Ensure your data transfer is permissible
UK data protection standards are currently defined by the EU General Data Protection Regulation (GDPR) and are complemented by the Data Protection Act 2018. These provide for a detailed and comprehensive approach to data protection within the UK.
Brexit will not affect the requirement for UK organisations to maintain these standards. The Data Protection Act will remain in place and the EU Withdrawal Act will incorporate GDPR into UK Law, thus maintaining the overall data protection standards for the UK.
Post Brexit, UK organisations will still be able to send personal identifiable date to the EU as the data will be going to what is effectively a ‘safe state’ bound by the GDPR. The challenge will be for those EU organisations who wish to send personal identifiable information to the UK. Without an EU-approved agreement around UK data protection standards, those countries would effectively be sending data to a ‘non-safe’ jurisdiction.

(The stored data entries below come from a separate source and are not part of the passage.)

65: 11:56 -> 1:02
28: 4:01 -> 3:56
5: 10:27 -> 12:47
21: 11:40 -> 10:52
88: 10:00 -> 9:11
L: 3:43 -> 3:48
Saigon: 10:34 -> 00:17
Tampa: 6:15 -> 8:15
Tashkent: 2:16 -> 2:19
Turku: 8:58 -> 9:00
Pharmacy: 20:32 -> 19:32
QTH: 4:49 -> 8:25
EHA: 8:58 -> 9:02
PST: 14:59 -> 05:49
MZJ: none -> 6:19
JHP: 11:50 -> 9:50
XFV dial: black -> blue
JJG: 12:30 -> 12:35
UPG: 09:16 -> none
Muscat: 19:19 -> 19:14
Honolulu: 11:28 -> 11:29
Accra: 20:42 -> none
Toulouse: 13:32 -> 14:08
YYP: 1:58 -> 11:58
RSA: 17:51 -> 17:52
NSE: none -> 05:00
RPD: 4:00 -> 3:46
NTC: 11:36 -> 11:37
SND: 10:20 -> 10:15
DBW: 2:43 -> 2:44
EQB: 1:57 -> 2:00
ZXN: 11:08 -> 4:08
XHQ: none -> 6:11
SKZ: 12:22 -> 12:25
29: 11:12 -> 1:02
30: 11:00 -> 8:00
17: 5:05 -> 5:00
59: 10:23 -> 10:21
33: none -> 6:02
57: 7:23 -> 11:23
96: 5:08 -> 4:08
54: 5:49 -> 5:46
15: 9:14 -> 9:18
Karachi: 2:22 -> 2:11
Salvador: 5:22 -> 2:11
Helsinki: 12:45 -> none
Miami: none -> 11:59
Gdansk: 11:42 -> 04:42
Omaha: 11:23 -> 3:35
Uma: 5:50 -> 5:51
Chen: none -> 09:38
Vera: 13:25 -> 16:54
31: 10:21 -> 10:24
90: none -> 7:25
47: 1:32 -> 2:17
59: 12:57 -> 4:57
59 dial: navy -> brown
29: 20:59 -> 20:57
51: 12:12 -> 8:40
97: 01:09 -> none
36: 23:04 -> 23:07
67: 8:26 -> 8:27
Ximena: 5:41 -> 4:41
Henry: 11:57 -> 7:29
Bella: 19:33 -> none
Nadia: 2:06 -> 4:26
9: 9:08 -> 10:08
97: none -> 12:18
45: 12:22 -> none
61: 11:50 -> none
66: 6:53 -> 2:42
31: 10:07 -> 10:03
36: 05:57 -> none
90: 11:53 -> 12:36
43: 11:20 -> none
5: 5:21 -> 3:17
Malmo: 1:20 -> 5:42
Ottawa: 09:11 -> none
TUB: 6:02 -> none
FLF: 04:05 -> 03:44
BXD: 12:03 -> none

Discussions around around an agreement between the UK and EU on data protection have begun. In the July 2018 white paper, the UK government sets out its goals around a UK-EU agreement on data protection, and the government has been clear that it is ready to discuss an adequacy arrangement at the earliest opportunity. However, there is no current agreed timeline for this process. If no agreement around data protection has been agreed at the point of Brexit, organisations will need to have mitigating procedures in place to allow personal data to be transferred from the EU to the UK after Brexit Day.
Data transfer: required safeguards
For UK organisations that receive personal identifiable information from the EEA, now is the time to start discussing those transfers and the various safeguards and mechanisms that may need to be implemented to make them permissible. It is worth remembering that these safeguards are required for both inter-company data transfers and those outside of the organisation.
A number of available safeguards exist however the two most likely to be appropriate are binding corporate rules and standard contractual clauses:
- Binding corporate rules - A transfer can be made if both parties have signed up to binding corporate rules. Binding corporate rules are an internal code of conduct applicable within a multinational group, which applies to restricted transfers of personal data from the group's EEEA entities to non-EEA group entities.
Binding corporate rules must be submitted for approval to an EEA supervisory authority, usually where the EEA head office is located (but does not need to be). One or two other supervisory authorities will be involved in the review and approval of the proposed rules.
- Standard contractual clauses (‘model clauses’) – a transfer becomes permissible if both parties have entered into a contract incorporating standard data protection clauses, known as ‘standard contractual’ or ‘model’ clauses. There are four sets adopted by the EU Commission and must be entered into by the data exporter (based in the EEA) and the data importer (outside the EEA).
The clauses contain contractual obligations on the data exporter and the data importer around data protection and preserve the rights for the individuals whose personal data is transferred.
Other options for safeguards exist however the circumstances around which they may be appropriate can be particular. The full list of options is available on the Information Commissioner’s Office website.
In our experience implementing these measures can take some time so reviewing options and initiating the right conversations should be seen as a priority.
Going forward, the conversations around data protection in relation to Brexit and beyond are likely to continually evolve so remaining close your advisors and updates from the Information Commissioner will be key to ensuring you adopt the right processes and remain aligned to both regulator and expectations of key stakeholders around data privacy.